Endeavour Group’s revenue dropped 0.3 per cent year over year to $3.1 billion in the fiscal first quarter ended October 5, 2025.
Total retail sales fell 1.4 per cent to $2.5 billion, with Dan Murphy’s and BWS sales tumbling 1.0 per cent lower to $2.4 billion.
The result reflects reduced Specialty sales, which plunged 16.2 per cent to $57 million, after Shorty’s operations were integrated into Dan Murphy’s, as well as the transition of Jimmy Brings to a partnership model with Milkrun in F25.
The group noted a 20.9 per cent rise in online liquor sales, driven by strong promotional activity. Online sales accounted for 10.2 per cent of Dan Murphy’s and BWS sales during the period.
Meanwhile, hotel sales increased by 4.4 per cent to $592 million due to growth across food, bars, gaming, and accommodation businesses.
The company said that sales returned to positive growth in September, influenced by targeted promotions during the school holidays and football finals season. In contrast, consumer spending was slower outside peak events.
During the quarter, the Endeavour Group’s network comprised 1,728 retail stores. Dan Murphy’s added two stores, closed one, and completed four renewals, while BWS opened six stores, closed five, and completed 13 renewals.
Moreover, the group now operates 352 hotels after the planned closure of O’Malley’s and the Imperial Hotel in Queensland due to government resumption.
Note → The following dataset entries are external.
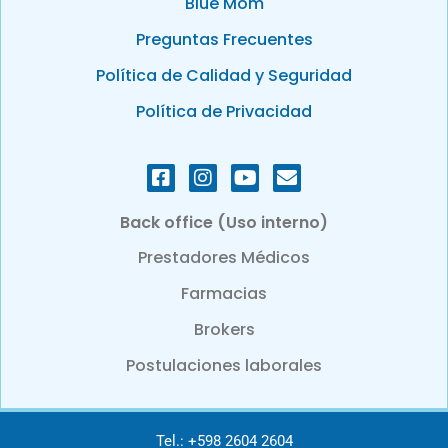
Blue Mom
Preguntas Frecuentes
Política de Calidad y Seguridad
Política de Privacidad
Back office (Uso interno)
Prestadores Médicos
Farmacias
Brokers
Postulaciones laborales
Tel.: +598 2604 2604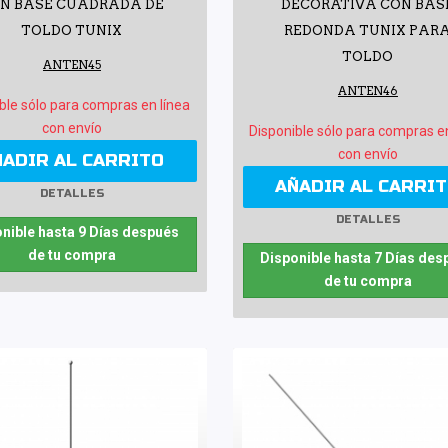
N BASE CUADRADA DE
DECORATIVA CON BAS
TOLDO TUNIX
REDONDA TUNIX PAR
TOLDO
ANTEN45
ANTEN46
ble sólo para compras en línea
con envío
Disponible sólo para compras e
con envío
ÑADIR AL CARRITO
AÑADIR AL CARRI
DETALLES
DETALLES
nible hasta 9 Días después
de tu compra
Disponible hasta 7 Días des
de tu compra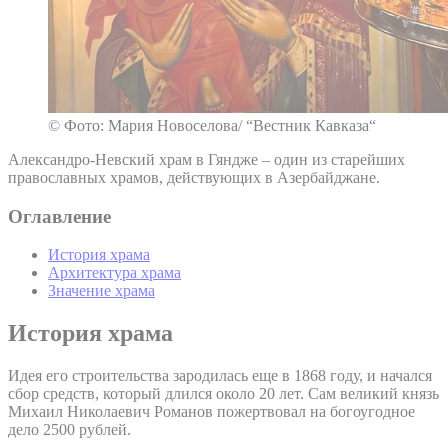
© Фото: Мария Новоселова/ “Вестник Кавказа“
Александро-Невский храм в Гяндже – один из старейших
православных храмов, действующих в Азербайджане.
Оглавление
История храма
Архитектура храма
Значение храма
История храма
Идея его строительства зародилась еще в 1868 году, и начался
сбор средств, который длился около 20 лет. Сам великий князь
Михаил Николаевич Романов пожертвовал на богоугодное
дело 2500 рублей.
Moving forward, Endeavour said that the second quarter remains as an important trading period, with major events such as Spring Racing, the Ashes Series, Christmas festivities, New Year, and the start of summer holidays. Promotional intensity across the retail market is anticipated to stay elevated in the second half.
In the second quarter, the group is cycling last year’s supply chain disruption that affected sales and limited promotional investment during the peak summer trading period.
Earnings growth in the half continues to face pressure from wage inflation, higher security expenses, and increased depreciation and amortisation (D&A).
The Group’s capital expenditure outlook remains in line with the guidance range at $420 million to $470 million, inclusive of One Endeavour. Total capital and operating expenditure for One Endeavour is projected to be between $90 million and $110 million.
Finance costs are expected to be broadly consistent with FY25. Hotels D&A is projected to be around $20 million higher than last year, mainly driven by the installation of approximately 900 new electronic gaming machines (EGMs) in the second half of F25 and the accelerated renewal program.
“In retail, we’re focused on strengthening our market-leading position for value, range, service, and convenience, capitalising on the increased number of occasions to socialise and celebrate,” said Kate Beattie, CEO of Endeavour Group.
“In hotels, we will continue to focus on improving guest experience, through both capital and operational investments across our network, and on enhancing the benefits for members of our pub+ loyalty program to deepen customer engagement.”
“We are making good progress on our Group-wide strategy review, which will establish the framework for creating value for all our stakeholders and delivering sustainable returns for shareholders over the medium to long term.”